■ **TASK STATEMENT**
Return every line of the data that contains the string "plus".
=== Begin Enclosure ===
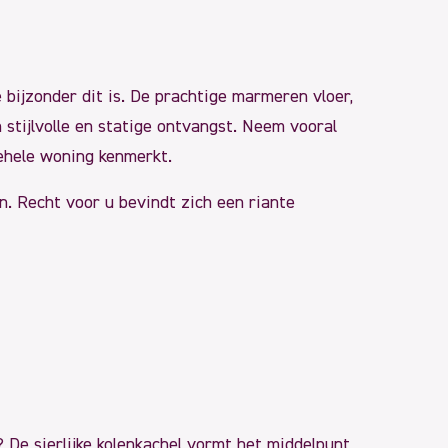
bijzonder dit is. De prachtige marmeren vloer,
stijlvolle en statige ontvangst. Neem vooral
gehele woning kenmerkt.
n. Recht voor u bevindt zich een riante
 De sierlijke kolenkachel vormt het middelpunt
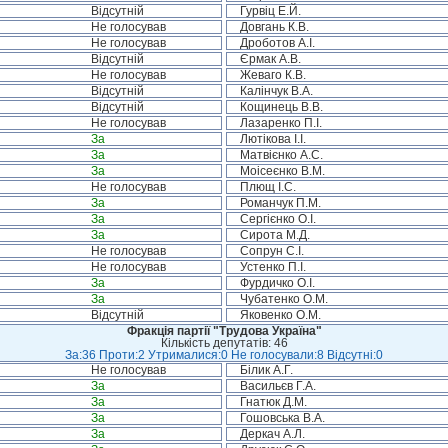
Відсутній
Гурвіц Е.Й.
Не голосував
Довгань К.В.
Не голосував
Дроботов А.І.
Відсутній
Єрмак А.В.
Не голосував
Жеваго К.В.
Відсутній
Калінчук В.А.
Відсутній
Кощинець В.В.
Не голосував
Лазаренко П.І.
За
Лютікова І.І.
За
Матвієнко А.С.
За
Моісеєнко В.М.
Не голосував
Плющ І.С.
За
Романчук П.М.
За
Сергієнко О.І.
За
Сирота М.Д.
Не голосував
Сопрун С.І.
Не голосував
Устенко П.І.
За
Фурдичко О.І.
За
Чубатенко О.М.
Відсутній
Яковенко О.М.
Фракція партії "Трудова Україна"
Кількість депутатів: 46
За:36 Проти:2 Утрималися:0 Не голосували:8 Відсутні:0
Не голосував
Білик А.Г.
За
Васильєв Г.А.
За
Гнатюк Д.М.
За
Гошовська В.А.
За
Деркач А.Л.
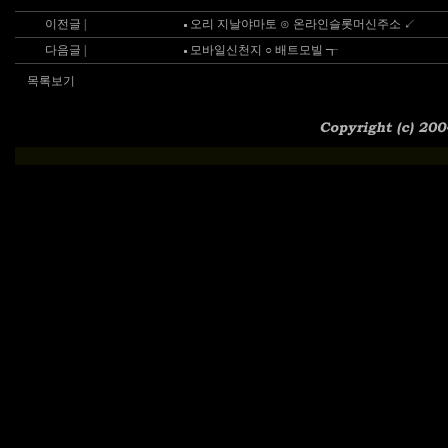
이전글 |
오리 지날야마토 ⊙ 온라인슬롯머신주소 ↙
다음글 |
모바일신천지 ○ 배트모빌 ┱
목록보기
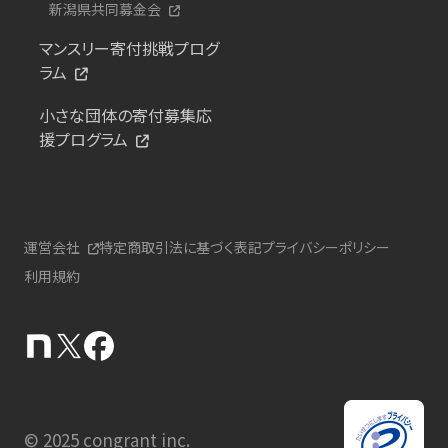
新潟県共同募金会
マンスリー寄付挑戦プログ
ラム
小さな団体の寄付募集応
援プログラム
運営会社
特定商取引法に基づく表記
プライバシーポリシー
利用規約
© 2025 congrant inc.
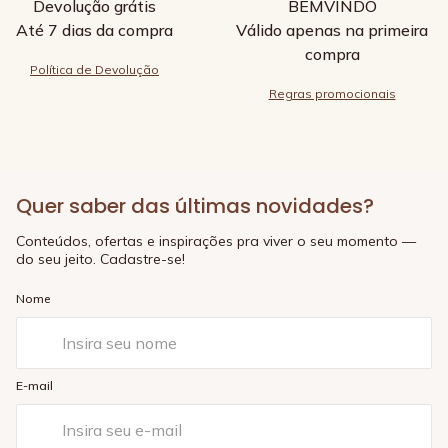
Devolução grátis
BEMVINDO
Até 7 dias da compra
Válido apenas na primeira
compra
Política de Devolução
Regras promocionais
Quer saber das últimas novidades?
Conteúdos, ofertas e inspirações pra viver o seu momento —
do seu jeito. Cadastre-se!
Nome
E-mail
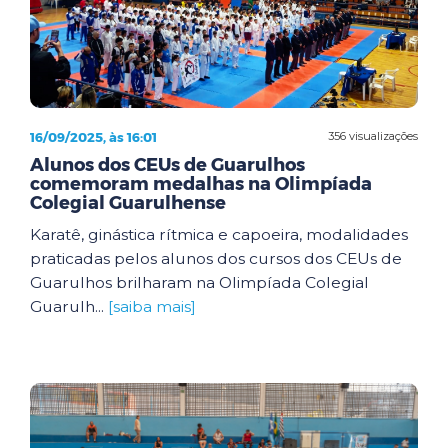
16/09/2025, às 16:01
356 visualizações
Alunos dos CEUs de Guarulhos
comemoram medalhas na Olimpíada
Colegial Guarulhense
Karatê, ginástica rítmica e capoeira, modalidades
praticadas pelos alunos dos cursos dos CEUs de
Guarulhos brilharam na Olimpíada Colegial
Guarulh...
[saiba mais]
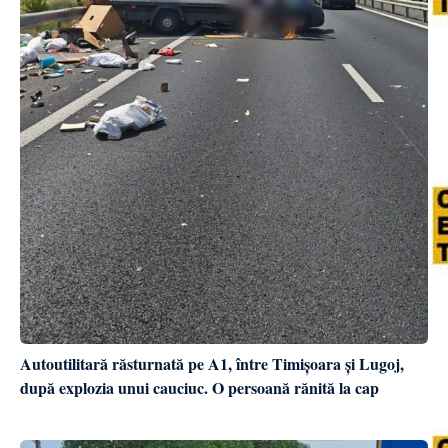
Autoutilitară răsturnată pe A1, între Timișoara și Lugoj,
după explozia unui cauciuc. O persoană rănită la cap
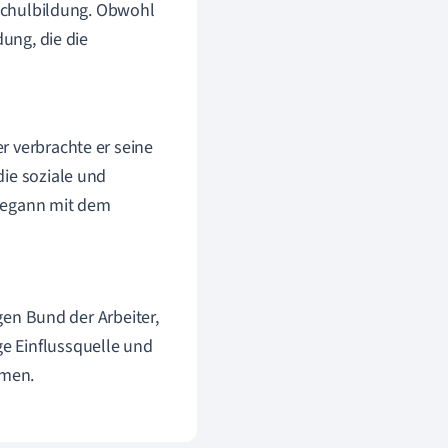
 Schulbildung. Obwohl
dung, die die
r verbrachte er seine
die soziale und
 begann mit dem
n Bund der Arbeiter,
ge Einflussquelle und
rmen.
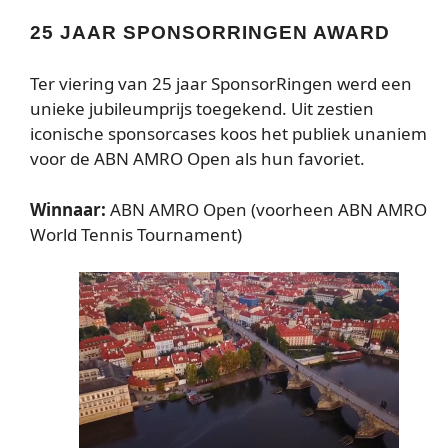
25 JAAR SPONSORRINGEN AWARD
Ter viering van 25 jaar SponsorRingen werd een
unieke jubileumprijs toegekend. Uit zestien
iconische sponsorcases koos het publiek unaniem
voor de ABN AMRO Open als hun favoriet.
Winnaar:
ABN AMRO Open (voorheen ABN AMRO
World Tennis Tournament)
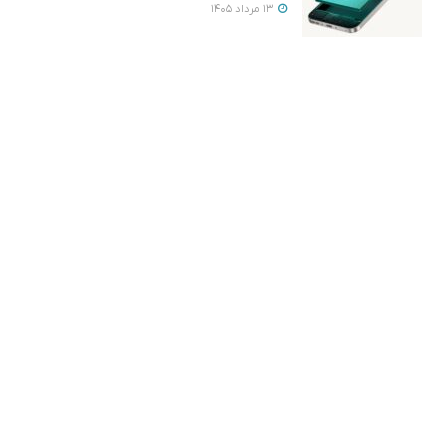
13 مرداد 1405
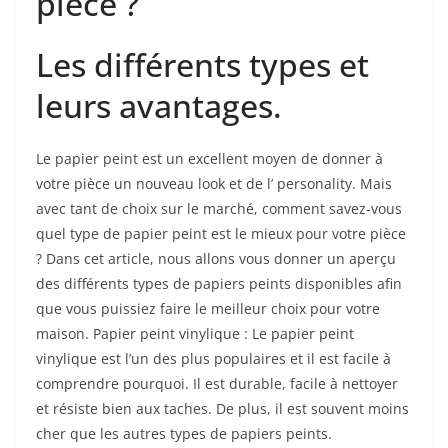
pièce ?
Les différents types et
leurs avantages.
Le papier peint est un excellent moyen de donner à
votre pièce un nouveau look et de l’ personality. Mais
avec tant de choix sur le marché, comment savez-vous
quel type de papier peint est le mieux pour votre pièce
? Dans cet article, nous allons vous donner un aperçu
des différents types de papiers peints disponibles afin
que vous puissiez faire le meilleur choix pour votre
maison. Papier peint vinylique : Le papier peint
vinylique est l’un des plus populaires et il est facile à
comprendre pourquoi. Il est durable, facile à nettoyer
et résiste bien aux taches. De plus, il est souvent moins
cher que les autres types de papiers peints.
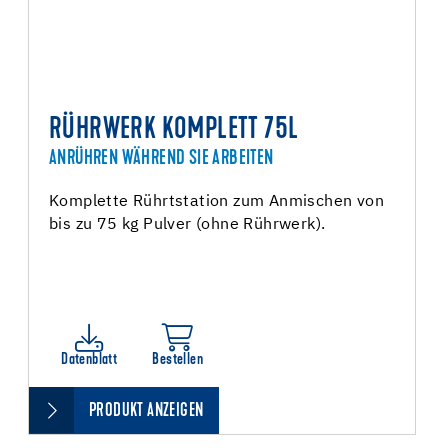
RÜHRWERK KOMPLETT 75L
ANRÜHREN WÄHREND SIE ARBEITEN
Komplette Rührtstation zum Anmischen von
bis zu 75 kg Pulver (ohne Rührwerk).
Datenblatt
Bestellen
PRODUKT ANZEIGEN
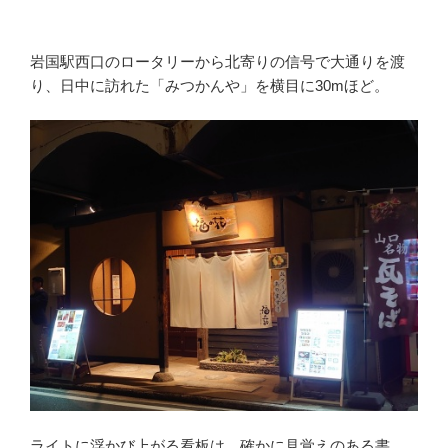
岩国駅西口のロータリーから北寄りの信号で大通りを渡
り、日中に訪れた「みつかんや」を横目に30mほど。
ライトに浮かび上がる看板は、確かに見覚えのある書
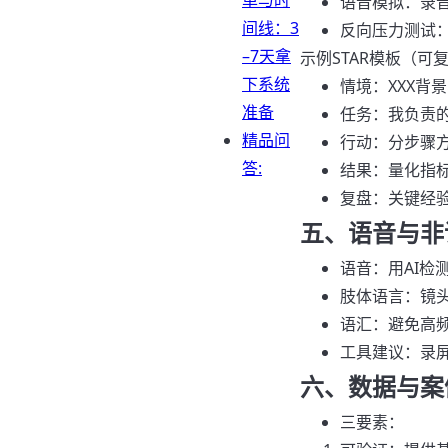
单与时
语音模拟：录音
间线：3
反向压力测试：
–7天拿
示例STAR模板（可
下系统
情境：XXX背
准备
任务：我负责
精品问
行动：分步骤方
答:
结果：量化指标
复盘：关键经
五、语音与非
语音：用AI检测
肢体语言：镜
语汇：避免高频
工具建议：录屏
六、数据与案
三要素：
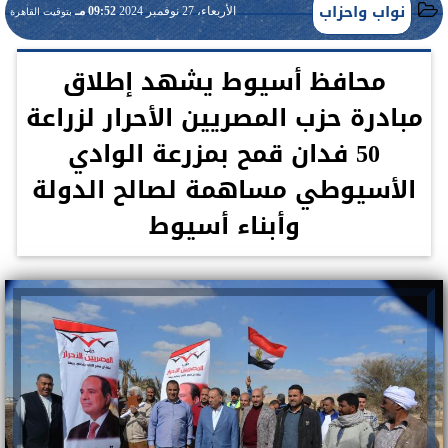
نواب واحزاب
الأربعاء، 27 نوفمبر 2024
09:52 مـ
بتوقيت القاهرة
محافظ أسيوط يشهد إطلاق
مبادرة حزب المصريين الأحرار لزراعة
50 فدان قمح بمزرعة الوادي
الأسيوطي مساهمة لصالح الدولة
وأبناء أسيوط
=== End Enclosure ===
■ **THE ANSWER**
vinylique est l’un des plus populaires et il est facile à
et résiste bien aux taches. De plus, il est souvent moins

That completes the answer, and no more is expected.